Abstract

Working through a Caribbean case study, this paper examines the networks and associations of Fair Trade bananas as they move both materially and morally from farms in St Vincent and the Grenadines to supermarkets and households in the United Kingdom. In doing so, the paper provides grounded empirical evidence of Fair Trade’s moral economy as experienced by banana producers in the Caribbean. The paper follows Nancy Fraser’s distinction between ways of framing justice to argue that, in order to transcend its complex postcolonial positionalities, the Fair Trade Foundation needs to include recognition in its moral economy as well as representation and redistribution. The paper compares the moral framework of Fair Trade as an ideology and social movement with the lived experience of certified Fairtrade banana farmers in the Windward Islands who work mostly for, rather than within, an idealized moral economy.
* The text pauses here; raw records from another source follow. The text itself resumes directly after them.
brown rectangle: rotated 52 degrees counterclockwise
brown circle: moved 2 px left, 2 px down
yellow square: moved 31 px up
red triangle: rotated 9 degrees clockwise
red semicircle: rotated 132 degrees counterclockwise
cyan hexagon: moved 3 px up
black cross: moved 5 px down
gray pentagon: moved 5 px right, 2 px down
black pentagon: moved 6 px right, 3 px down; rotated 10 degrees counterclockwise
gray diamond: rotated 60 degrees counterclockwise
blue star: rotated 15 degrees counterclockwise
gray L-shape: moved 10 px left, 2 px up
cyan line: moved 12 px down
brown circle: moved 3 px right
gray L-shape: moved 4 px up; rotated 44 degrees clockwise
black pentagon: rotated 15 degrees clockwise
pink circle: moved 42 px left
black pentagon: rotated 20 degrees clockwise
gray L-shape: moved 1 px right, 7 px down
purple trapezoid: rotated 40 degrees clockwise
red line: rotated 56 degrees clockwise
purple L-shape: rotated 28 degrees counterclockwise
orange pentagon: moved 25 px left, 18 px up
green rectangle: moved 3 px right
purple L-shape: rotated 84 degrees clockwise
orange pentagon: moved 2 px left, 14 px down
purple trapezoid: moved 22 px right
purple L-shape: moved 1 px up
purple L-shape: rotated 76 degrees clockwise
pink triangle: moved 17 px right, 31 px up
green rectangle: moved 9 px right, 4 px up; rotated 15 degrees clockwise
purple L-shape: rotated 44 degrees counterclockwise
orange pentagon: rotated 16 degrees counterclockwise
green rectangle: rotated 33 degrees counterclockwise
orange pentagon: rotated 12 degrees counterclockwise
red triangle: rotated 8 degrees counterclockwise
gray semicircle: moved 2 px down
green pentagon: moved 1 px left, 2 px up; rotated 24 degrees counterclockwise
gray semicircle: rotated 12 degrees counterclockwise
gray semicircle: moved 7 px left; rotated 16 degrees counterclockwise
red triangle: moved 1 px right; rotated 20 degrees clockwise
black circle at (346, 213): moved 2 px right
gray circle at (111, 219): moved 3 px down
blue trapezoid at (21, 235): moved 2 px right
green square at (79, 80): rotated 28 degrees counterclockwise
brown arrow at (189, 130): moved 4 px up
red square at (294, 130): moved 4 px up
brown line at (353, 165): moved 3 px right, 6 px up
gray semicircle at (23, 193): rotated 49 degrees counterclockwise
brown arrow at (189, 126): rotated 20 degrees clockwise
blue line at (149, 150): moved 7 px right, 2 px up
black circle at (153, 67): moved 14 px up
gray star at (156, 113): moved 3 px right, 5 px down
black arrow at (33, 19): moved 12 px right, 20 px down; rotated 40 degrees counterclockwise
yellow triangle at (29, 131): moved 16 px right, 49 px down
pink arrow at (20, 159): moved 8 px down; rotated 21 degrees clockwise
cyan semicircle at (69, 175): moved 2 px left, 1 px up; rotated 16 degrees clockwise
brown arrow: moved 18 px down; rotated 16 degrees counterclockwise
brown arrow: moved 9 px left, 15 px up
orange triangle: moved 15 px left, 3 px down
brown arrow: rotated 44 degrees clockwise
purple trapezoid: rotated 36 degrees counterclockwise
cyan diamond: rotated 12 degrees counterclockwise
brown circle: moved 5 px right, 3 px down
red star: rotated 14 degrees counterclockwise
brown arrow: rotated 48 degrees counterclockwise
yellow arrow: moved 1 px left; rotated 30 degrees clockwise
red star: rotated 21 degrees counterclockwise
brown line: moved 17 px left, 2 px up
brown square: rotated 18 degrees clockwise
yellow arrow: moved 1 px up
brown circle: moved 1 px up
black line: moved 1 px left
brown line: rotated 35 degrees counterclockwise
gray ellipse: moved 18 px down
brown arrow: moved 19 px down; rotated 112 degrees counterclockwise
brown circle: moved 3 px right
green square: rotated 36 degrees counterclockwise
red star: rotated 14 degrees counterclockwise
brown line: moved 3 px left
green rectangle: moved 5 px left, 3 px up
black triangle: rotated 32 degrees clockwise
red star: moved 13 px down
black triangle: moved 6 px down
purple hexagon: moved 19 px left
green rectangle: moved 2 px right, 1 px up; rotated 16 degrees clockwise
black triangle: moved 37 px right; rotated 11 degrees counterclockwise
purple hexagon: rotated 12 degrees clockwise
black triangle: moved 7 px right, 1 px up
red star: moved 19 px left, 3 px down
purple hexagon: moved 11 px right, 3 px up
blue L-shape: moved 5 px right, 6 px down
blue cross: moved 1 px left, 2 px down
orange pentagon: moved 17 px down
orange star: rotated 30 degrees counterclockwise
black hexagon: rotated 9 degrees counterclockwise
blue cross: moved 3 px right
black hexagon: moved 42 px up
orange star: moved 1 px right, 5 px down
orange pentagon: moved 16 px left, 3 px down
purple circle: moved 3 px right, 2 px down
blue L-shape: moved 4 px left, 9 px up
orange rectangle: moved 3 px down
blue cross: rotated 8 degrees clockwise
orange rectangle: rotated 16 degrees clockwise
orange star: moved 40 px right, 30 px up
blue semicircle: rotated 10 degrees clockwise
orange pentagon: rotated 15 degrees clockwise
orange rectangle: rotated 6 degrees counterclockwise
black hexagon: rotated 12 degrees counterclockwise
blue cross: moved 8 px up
The paper also contributes to several recent debates in the agri-food literature exploring the interconnections between production and consumption, the role of materiality in contemporary food networks, the historical and (post)colonial nature of food moralities, and links between political and moral economies of food. Following an outline of recent debates about the moral economies of food and its relation to Fair Trade as a movement, the paper dissects the moral economy of the Fairtrade Foundation, highlighting the historical and geographical, material and symbolic, gendered and generational ways that food producers in the Global South (in this case, banana farmers in St Vincent and the Grenadines) may be counterposed to ‘responsible’ consumers in the Global North. Despite the good intentions of those who promote the Fair Trade movement through the Fairtrade Foundation and the Fairtrade Labelling Organisation (FLO), our case study reveals a moral economy of non- (or partial) recognition, which has a range of unintended consequences and paradoxical effects.